Ablation Study (Critique Type Analysis, Qwen2.5-7B-Base Stubborn Failure Subset)¶
| Critique Type | % Effective Critique | % Effective Refinement | % Stubborn Problems Successfully Refined |
|---|---|---|---|
| Indicative Critique | 100.00 | 2.09 | 7.05 |
| Indicative w/ GT | 100.00 | 1.98 | 6.88 |
| CoT Critique | 60.06 | 36.47 | 55.37 |
Key Findings¶
- CoT critique contributes the most: It provides "step-by-step evaluation," achieving a 36.47% effective refinement rate and successfully refining 55.37% of stubborn failure problems, far exceeding indicative critiques (~2%, ~7%). Information-rich critique is critical.
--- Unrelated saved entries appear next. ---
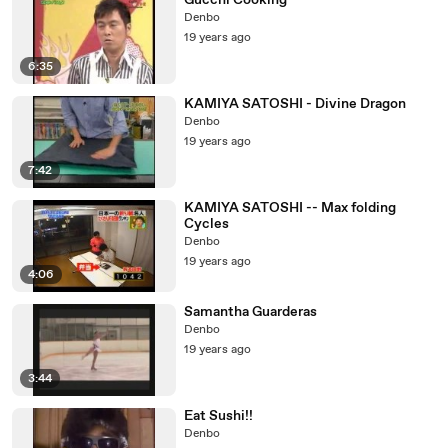
Gucchi Cooking
Denbo
19 years ago
6:35
KAMIYA SATOSHI - Divine Dragon
Denbo
19 years ago
7:42
KAMIYA SATOSHI -- Max folding
Cycles
Denbo
19 years ago
4:06
Samantha Guarderas
Denbo
19 years ago
3:44
Eat Sushi!!
Denbo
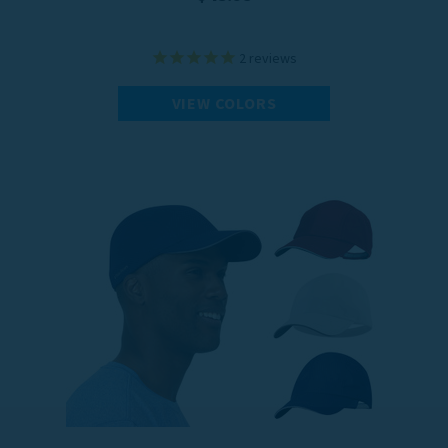
2
reviews
VIEW COLORS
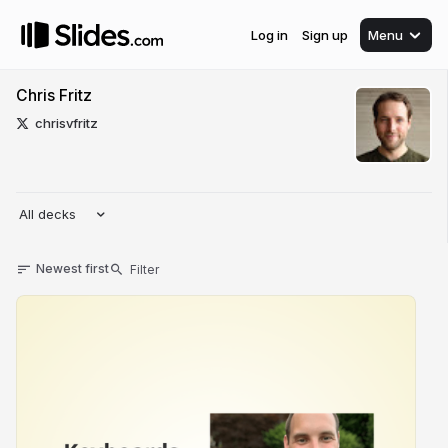
Log in
Sign up
Menu
Chris Fritz
chrisvfritz
All decks
Newest first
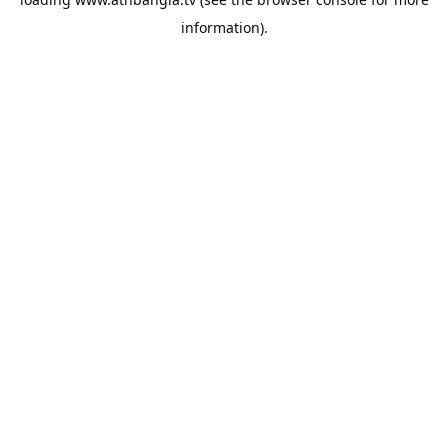
information).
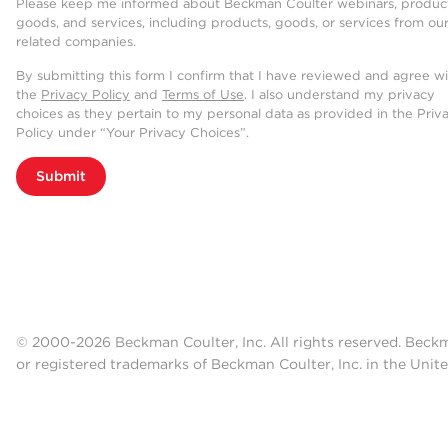
Please keep me informed about Beckman Coulter webinars, product
goods, and services, including products, goods, or services from ou
related companies.
By submitting this form I confirm that I have reviewed and agree w
the
Privacy Policy
and
Terms of Use
. I also understand my privacy
choices as they pertain to my personal data as provided in the Priv
Policy under “Your Privacy Choices”.
Submit
© 2000-2026 Beckman Coulter, Inc. All rights reserved. Beck
or registered trademarks of Beckman Coulter, Inc. in the Unite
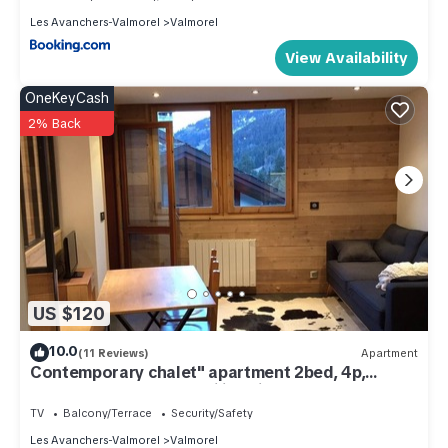
Les Avanchers-Valmorel
Valmorel
View Availability
OneKeyCash
2% Back
US $120
10.0
(11 Reviews)
Apartment
Contemporary chalet" apartment 2bed, 4p,
Valmorel Planchamp, ski in ski out
TV
Balcony/Terrace
Security/Safety
Les Avanchers-Valmorel
Valmorel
- Deliberate critique > Spontaneous reflection: All three critique types corrected problems that previously had Pass@4=0, proving that being "pointed to an error" is significantly more effective than spontaneous "Aha moments."
- No-KL + shaping is a prerequisite for stable refinement injection: Otherwise, distribution drift in refinements causes entropy explosion. Selective triggering on full failures and subset sampling further control injection.
Highlights & Insights¶
- "Critique integrated into online RL" fills the NLF gap: Unlike previous NLF methods that use SFT to imitate static critiques, this approach uses online critique to drive self-refinement and feed back into the strategy, effectively converting diagnostic information into gradients.
- Theoretical-phenomenological alignment: Proposition 4.1 uses Eluder dimensions to show critiques can exponentially reduce search space, explaining how plateaued models recover stubborn failures.
- Transferable shaping function: Weighting "low-probability but correct" tokens is applicable to any off-policy scenario learning from unfamiliar but high-quality trajectories (experts, refinement, or distillation).
Limitations & Future Work¶
- Refinement only triggers on "full failures": It does not inject critiques for "partially correct" medium-difficulty problems, potentially missing room for improvement; the trigger condition is relatively coarse.
- Dependency on critique quality: CoT critiques are generated by reward models with only a 60% effectiveness rate; incorrect critiques can mislead refinement. Indicative critiques are too information-sparse (success rate ~7%).
- Stability risks of removing KL: Stability relies on selective triggering and shaping to allow large steps; sensitivity to hyperparameters (\(\gamma\), \(k\)) has not been fully explored.
- Future directions: Adaptive triggering based on problem difficulty, confidence filtering for critiques, or joint training of critiques and policies.
Related Work & Insights¶
- vs R1-GRPO / Dr.GRPO (Pure Numerical Online RL): These rely on scalar rewards and are limited by the three identified flaws; this work adds a language feedback branch to improve Avg Pass@1 and recover stubborn failures.
- vs Critique-FT / Refinement-FT (Offline SFT Reflection Imitation): These imitate static critiques without active exploration; this work uses online self-refinement for more stable generalization.
- vs RAFT / RL+Expert Demo: These depend on curated high-quality demonstration data; this work uses automatically generated critiques.
- vs Process-based Rewards (PRM): PRMs improve credit assignment but cannot address "ineffective reflection"; natural language critique tells the model exactly where and how to fix errors.
Rating¶
- Novelty: ⭐⭐⭐⭐⭐ First integration of expressive critique into the online RL loop with Eluder Dimension theory support.
- Experimental Thoroughness: ⭐⭐⭐⭐⭐ 5 models × 8 tasks + comprehensive ablations on critique types and self-critique.
- Writing Quality: ⭐⭐⭐⭐ Clear progression from identifying limitations to experimental observation and methodology logic.
- Value: ⭐⭐⭐⭐⭐ Establishes a practical linguistic feedback direction for RL-enhanced LLM reasoning, with open-source code.